I work on Promptfoo, an open-source LLM red teaming tool.

On December 22, 2025, Pen Test Partners published "Eurostar AI vulnerability: when a chatbot goes off the rails" claiming four "distinct security issues" in Eurostar's public chatbot.

Based on what's demonstrated in that post, most of this isn't a vulnerability. It's a mix of expected LLM behavior, hardening opportunities, and one low-severity web bug.

Here's why that distinction matters.

What makes something a vulnerability

A vulnerability generally means:

  1. A security boundary was crossed - auth, authorization, isolation, trust boundaries, code execution in another user's context
  2. There is demonstrated impact - data exfiltration, account compromise, unauthorized actions, cross-user effects

OWASP's LLM Top 10 includes prompt injection and insecure output handling as real categories, but explicitly notes that severity depends on context and agency: what the model is allowed to touch and do.

The Pen Test Partners post doesn't demonstrate either crossing a boundary or concrete harm.

What the report actually shows

The post calls these "vulnerabilities" but doesn't demonstrate unauthorized access to other users' data, unauthorized actions, cross-user XSS, or any actual exploit chain with impact. Instead, several findings are paired with what could happen if the chatbot had more capabilities.

1. Guardrail bypass via client-side history manipulation

The server validates only the latest message but trusts the client-submitted chat_history. Make the latest message harmless, edit earlier messages to carry prompts that would fail the guardrail.

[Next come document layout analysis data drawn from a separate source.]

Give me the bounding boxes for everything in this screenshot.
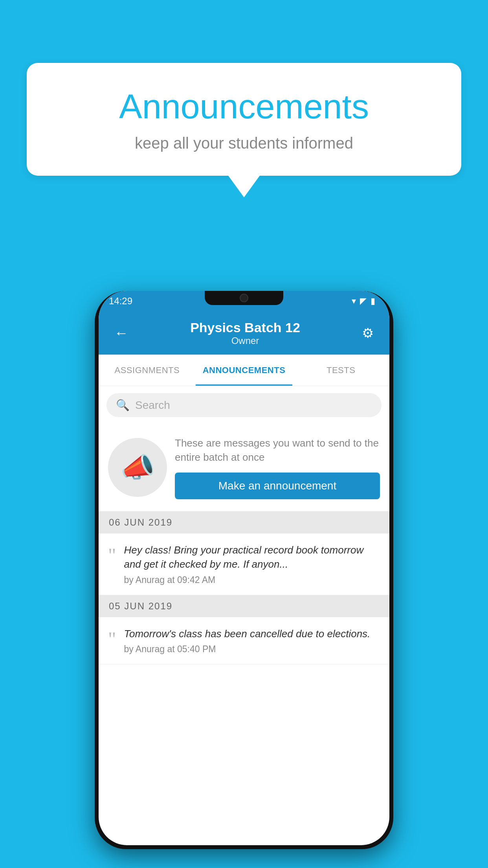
- announcement-meta-2: by Anurag at 05:40 PM: [124, 644, 380, 655]
- status-time: 14:29: [109, 296, 132, 307]
- announcement-text-1: Hey class! Bring your practical record b…: [124, 543, 380, 572]
- announcement-meta-1: by Anurag at 09:42 AM: [124, 575, 380, 585]
- promo-section: 📣 These are messages you want to send to…: [99, 424, 389, 511]
- announcement-content-2: Tomorrow's class has been cancelled due …: [124, 627, 380, 655]
- tab-assignments[interactable]: ASSIGNMENTS: [99, 355, 196, 386]
- announcement-content-1: Hey class! Bring your practical record b…: [124, 543, 380, 585]
- settings-button[interactable]: ⚙: [358, 321, 378, 345]
- search-placeholder: Search: [135, 399, 170, 412]
- phone-screen: 14:29 ▾ ◤ ▮ ← Physics Batch 12 Owner ⚙: [99, 291, 389, 845]
- status-icons: ▾ ◤ ▮: [352, 296, 375, 306]
- speech-bubble-card: Announcements keep all your students inf…: [27, 63, 461, 176]
- speech-bubble-section: Announcements keep all your students inf…: [27, 63, 461, 197]
- announcement-item-2[interactable]: " Tomorrow's class has been cancelled du…: [99, 617, 389, 664]
- megaphone-icon: 📣: [121, 451, 155, 484]
- wifi-icon: ▾: [352, 296, 356, 306]
- phone-notch: [205, 291, 283, 305]
- phone-camera: [240, 294, 248, 302]
- app-bar-title-container: Physics Batch 12 Owner: [132, 320, 358, 346]
- make-announcement-button[interactable]: Make an announcement: [175, 473, 380, 499]
- speech-bubble-subtitle: keep all your students informed: [58, 134, 430, 152]
- app-bar-subtitle: Owner: [132, 335, 358, 346]
- promo-description: These are messages you want to send to t…: [175, 436, 380, 465]
- back-button[interactable]: ←: [110, 321, 132, 345]
- search-bar[interactable]: 🔍 Search: [106, 393, 382, 417]
- promo-icon-circle: 📣: [108, 438, 167, 497]
- tab-tests[interactable]: TESTS: [292, 355, 389, 386]
- search-container: 🔍 Search: [99, 386, 389, 424]
- tab-bar: ASSIGNMENTS ANNOUNCEMENTS TESTS: [99, 355, 389, 386]
- app-bar: ← Physics Batch 12 Owner ⚙: [99, 311, 389, 355]
- scrollable-content: 🔍 Search 📣 These are messages you want t…: [99, 386, 389, 845]
- battery-icon: ▮: [371, 296, 375, 306]
- announcement-item-1[interactable]: " Hey class! Bring your practical record…: [99, 533, 389, 595]
- date-separator-2: 05 JUN 2019: [99, 595, 389, 617]
- app-bar-title: Physics Batch 12: [132, 320, 358, 335]
- speech-bubble-arrow: [228, 176, 260, 197]
- search-icon: 🔍: [116, 399, 130, 412]
- tab-announcements[interactable]: ANNOUNCEMENTS: [196, 355, 293, 386]
- quote-icon-2: ": [108, 629, 116, 649]
- phone-mockup: 14:29 ▾ ◤ ▮ ← Physics Batch 12 Owner ⚙: [95, 291, 393, 849]
- speech-bubble-title: Announcements: [58, 86, 430, 127]
- announcement-text-2: Tomorrow's class has been cancelled due …: [124, 627, 380, 641]
- quote-icon-1: ": [108, 545, 116, 565]
- promo-content: These are messages you want to send to t…: [175, 436, 380, 499]
- date-separator-1: 06 JUN 2019: [99, 511, 389, 533]
- signal-icon: ◤: [360, 296, 367, 306]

This is a client-trust issue. The question is: what does bypassing the guardrail enable? For a public help chatbot with no tools or privileged access, bypassing it just means you can steer the model with different text. That's the default property of an LLM. The guardrail bypass matters if it's enforcing authorization, but no unauthorized action is shown.

2. System prompt extraction via prompt injection

Standard prompt injection extracted the system prompt. The post frames this as "information disclosure" but also notes that prompt injection here did not expose other users' data.

The industry trend is moving away from treating prompts as secrets. Anthropic publishes system prompts for Claude's consumer apps. xAI publishes Grok prompts on GitHub. The meaningful question is: what can someone do with that knowledge? In this case, nothing beyond what's already possible.

3. HTML rendering without sanitization

The system prompt instructs the model to return HTML for links, and those snippets render directly in the UI. This allows arbitrary HTML/JS output.

This is the clearest web security issue - it maps to OWASP's "Insecure Output Handling" category. But the post acknowledges this is "only" self-XSS as demonstrated. Self-XSS is widely treated as low severity unless you can demonstrate exploitation of other users. HackerOne explicitly lists "self-exploitation, such as self-XSS" as ineligible unless it affects other accounts.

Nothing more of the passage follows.